FasterXML / woodstox

The gold standard Stax XML API implementation. Now at Github.
Apache License 2.0
220 stars 81 forks source link

Add support to optionally allow surrogate pair entities (#165) #174

Closed Magmaruss closed 5 months ago

Magmaruss commented 1 year ago

This feature is an answer for the issue #165. It's extending the XML reader functionality with a new configuration option (default disabled) to support reading XML with unicode characters written using surrogate pair (UTF-16 encoding). This feature is very important to correctly read XML from the legacy services which produces responses this way and there is no way to change the behavior of them.

Example: The external service produces a response with a unicode character written using UCS2:

<response>
    <value>Merry Christmas &#55356;&#57221;</value>
</response>

Default behavior of XMLStreamReader is throwing an exception with message:

Illegal character entity: expansion character (code 0xd83c

After setting the P_RESOLVE_ENTITY_SURROGATE_PAIRS parameter to true it will be readed with no exception converting the surrogate pair entities to the appropriate unicode (🎅)

cowtowncoder commented 1 year ago

First of all: thank you for contributing this feature.

Second: could you add a description that explains why this is needed, what is the use case (ideally with a simple example) and so on?

Magmaruss commented 1 year ago

Description added.

cowtowncoder commented 8 months ago

First of all: apologies for ultra-slow follow up here. But I am ready to get this merged.

One minor legal thing first: if we haven't yet gotten a CLA, we'd need one from here (it's under Jackson project, that's fine):

https://github.com/FasterXML/jackson/blob/master/contributor-agreement.pdf

and it's easiest to print, fill & sign, scan/photo, email to info at fasterxml dot com. (for project you can add Woodstox or FasterXML/Woodstox).

This is only needed once for all contributions to Woodstox, and once I get it, I can proceed with merge. I added some notes already; just need to re-read main logic and should be good to merge.

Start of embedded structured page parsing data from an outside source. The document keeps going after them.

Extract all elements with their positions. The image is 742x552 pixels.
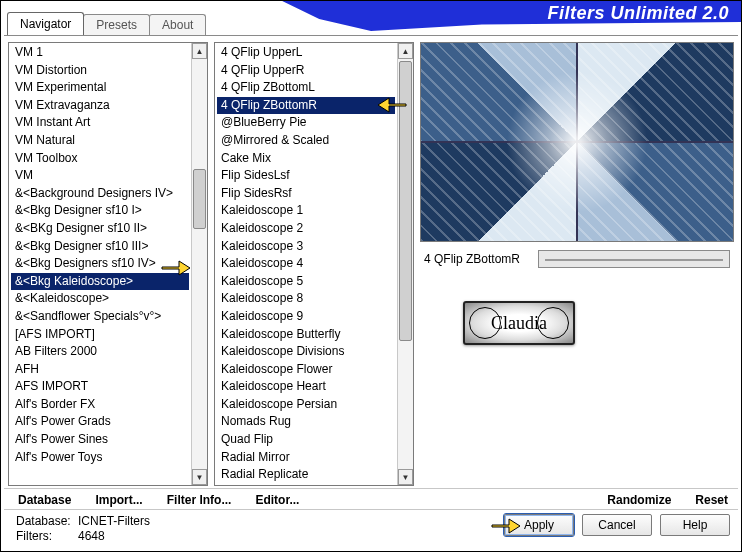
status-filters-label: Filters:	[16, 529, 72, 543]
list-item[interactable]: Radial Mirror	[217, 449, 395, 467]
status-filters-value: 4648	[78, 529, 105, 543]
scroll-up-icon[interactable]: ▲	[398, 43, 413, 59]
list-item[interactable]: Kaleidoscope Heart	[217, 378, 395, 396]
list-item[interactable]: Kaleidoscope 2	[217, 220, 395, 238]
scroll-down-icon[interactable]: ▼	[398, 469, 413, 485]
list-item[interactable]: 4 QFlip UpperL	[217, 44, 395, 62]
scroll-down-icon[interactable]: ▼	[192, 469, 207, 485]
list-item[interactable]: AB Filters 2000	[11, 343, 189, 361]
filter-info-button[interactable]: Filter Info...	[167, 493, 232, 507]
list-item[interactable]: 4 QFlip ZBottomR	[217, 97, 395, 115]
list-item[interactable]: VM Natural	[11, 132, 189, 150]
list-item[interactable]: Kaleidoscope 4	[217, 255, 395, 273]
status-db-label: Database:	[16, 514, 72, 528]
list-item[interactable]: @Mirrored & Scaled	[217, 132, 395, 150]
list-item[interactable]: VM Toolbox	[11, 150, 189, 168]
scroll-thumb[interactable]	[399, 61, 412, 341]
list-item[interactable]: 4 QFlip ZBottomL	[217, 79, 395, 97]
list-item[interactable]: Kaleidoscope Persian	[217, 396, 395, 414]
preview-image	[420, 42, 734, 242]
main-row: VM 1VM DistortionVM ExperimentalVM Extra…	[4, 36, 738, 488]
apply-button[interactable]: Apply	[504, 514, 574, 536]
tab-content: VM 1VM DistortionVM ExperimentalVM Extra…	[4, 35, 738, 551]
list-item[interactable]: VM Distortion	[11, 62, 189, 80]
list-item[interactable]: Alf's Border FX	[11, 396, 189, 414]
help-button[interactable]: Help	[660, 514, 730, 536]
param-slider[interactable]	[538, 250, 730, 268]
list-item[interactable]: 4 QFlip UpperR	[217, 62, 395, 80]
command-bar: Database Import... Filter Info... Editor…	[4, 488, 738, 510]
list-item[interactable]: &<Bkg Designer sf10 I>	[11, 202, 189, 220]
dialog-buttons: Apply Cancel Help	[504, 514, 730, 536]
tab-navigator[interactable]: Navigator	[7, 12, 84, 35]
list-item[interactable]: &<Bkg Designers sf10 IV>	[11, 255, 189, 273]
scroll-thumb[interactable]	[193, 169, 206, 229]
list-item[interactable]: &<Bkg Designer sf10 III>	[11, 238, 189, 256]
filter-scrollbar[interactable]: ▲ ▼	[397, 43, 413, 485]
list-item[interactable]: VM Instant Art	[11, 114, 189, 132]
list-item[interactable]: Kaleidoscope 3	[217, 238, 395, 256]
list-item[interactable]: Flip SidesLsf	[217, 167, 395, 185]
category-scrollbar[interactable]: ▲ ▼	[191, 43, 207, 485]
list-item[interactable]: &<Background Designers IV>	[11, 185, 189, 203]
list-item[interactable]: VM Experimental	[11, 79, 189, 97]
list-item[interactable]: Kaleidoscope 5	[217, 273, 395, 291]
list-item[interactable]: Nomads Rug	[217, 413, 395, 431]
list-item[interactable]: &<Sandflower Specials°v°>	[11, 308, 189, 326]
list-item[interactable]: Kaleidoscope Flower	[217, 361, 395, 379]
category-listbox[interactable]: VM 1VM DistortionVM ExperimentalVM Extra…	[8, 42, 208, 486]
list-item[interactable]: Radial Replicate	[217, 466, 395, 484]
tab-presets[interactable]: Presets	[83, 14, 150, 35]
list-item[interactable]: &<BKg Designer sf10 II>	[11, 220, 189, 238]
list-item[interactable]: Kaleidoscope 8	[217, 290, 395, 308]
list-item[interactable]: Kaleidoscope Divisions	[217, 343, 395, 361]
list-item[interactable]: VM 1	[11, 44, 189, 62]
list-item[interactable]: &<Bkg Kaleidoscope>	[11, 273, 189, 291]
cancel-button[interactable]: Cancel	[582, 514, 652, 536]
list-item[interactable]: VM	[11, 167, 189, 185]
randomize-button[interactable]: Randomize	[607, 493, 671, 507]
tab-about[interactable]: About	[149, 14, 206, 35]
list-item[interactable]: Alf's Power Grads	[11, 413, 189, 431]
list-item[interactable]: [AFS IMPORT]	[11, 326, 189, 344]
database-button[interactable]: Database	[18, 493, 71, 507]
list-item[interactable]: Kaleidoscope Butterfly	[217, 326, 395, 344]
app-title: Filters Unlimited 2.0	[547, 3, 729, 24]
list-item[interactable]: AFS IMPORT	[11, 378, 189, 396]
editor-button[interactable]: Editor...	[255, 493, 299, 507]
list-item[interactable]: Alf's Power Toys	[11, 449, 189, 467]
list-item[interactable]: Kaleidoscope 9	[217, 308, 395, 326]
filter-listbox[interactable]: 4 QFlip UpperL4 QFlip UpperR4 QFlip ZBot…	[214, 42, 414, 486]
list-item[interactable]: Cake Mix	[217, 150, 395, 168]
status-db-value: ICNET-Filters	[78, 514, 150, 528]
window-root: Filters Unlimited 2.0 Navigator Presets …	[0, 0, 742, 552]
reset-button[interactable]: Reset	[695, 493, 728, 507]
list-item[interactable]: @BlueBerry Pie	[217, 114, 395, 132]
scroll-up-icon[interactable]: ▲	[192, 43, 207, 59]
status-row: Database: ICNET-Filters Filters: 4648 Ap…	[4, 510, 738, 551]
list-item[interactable]: Alf's Power Sines	[11, 431, 189, 449]
list-item[interactable]: &<Kaleidoscope>	[11, 290, 189, 308]
watermark-stamp: Claudia	[463, 301, 575, 345]
list-item[interactable]: Kaleidoscope 1	[217, 202, 395, 220]
status-info: Database: ICNET-Filters Filters: 4648	[16, 514, 236, 543]
list-item[interactable]: AFH	[11, 361, 189, 379]
param-label: 4 QFlip ZBottomR	[424, 252, 532, 266]
list-item[interactable]: Flip SidesRsf	[217, 185, 395, 203]
param-row: 4 QFlip ZBottomR	[420, 248, 734, 270]
list-item[interactable]: VM Extravaganza	[11, 97, 189, 115]
list-item[interactable]: Quad Flip	[217, 431, 395, 449]
import-button[interactable]: Import...	[95, 493, 142, 507]
preview-column: 4 QFlip ZBottomR	[420, 42, 734, 486]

Thank you again for this contribution!

EDIT: I gave wrong email address -- CLA actually needs to be sent to info at fasterxml dot com instead; cla email alias did not yet exist unlike I thought.

cowtowncoder commented 7 months ago

@Magmaruss quick note: I gave a wrong email address to send CLA to -- CLA actually needs to be sent to info at fasterxml dot com instead; cla email alias did not yet exist unlike I thought. So just in case you already sent one, could you please re-send it. Apologies for mix-up.

cowtowncoder commented 7 months ago

NOTE: CLA received; can now focus on finalizing PR.

cowtowncoder commented 7 months ago

@Magmaruss I hope you don't mind my applying changes I suggested here, wrt naming and adding @since tags. I am open to different naming too if you strongly prefer yet different naming.

Beyond this, I think it'd be good to refactor decoding loop, possibly the way I suggested (but not necessarily, there may well be other ways to improve readability).

Also thank you for getting CLA; I am hoping we can get this PR merged soon!

cowtowncoder commented 7 months ago

@Magmaruss Ok, I did some more tweaks and I think things look good.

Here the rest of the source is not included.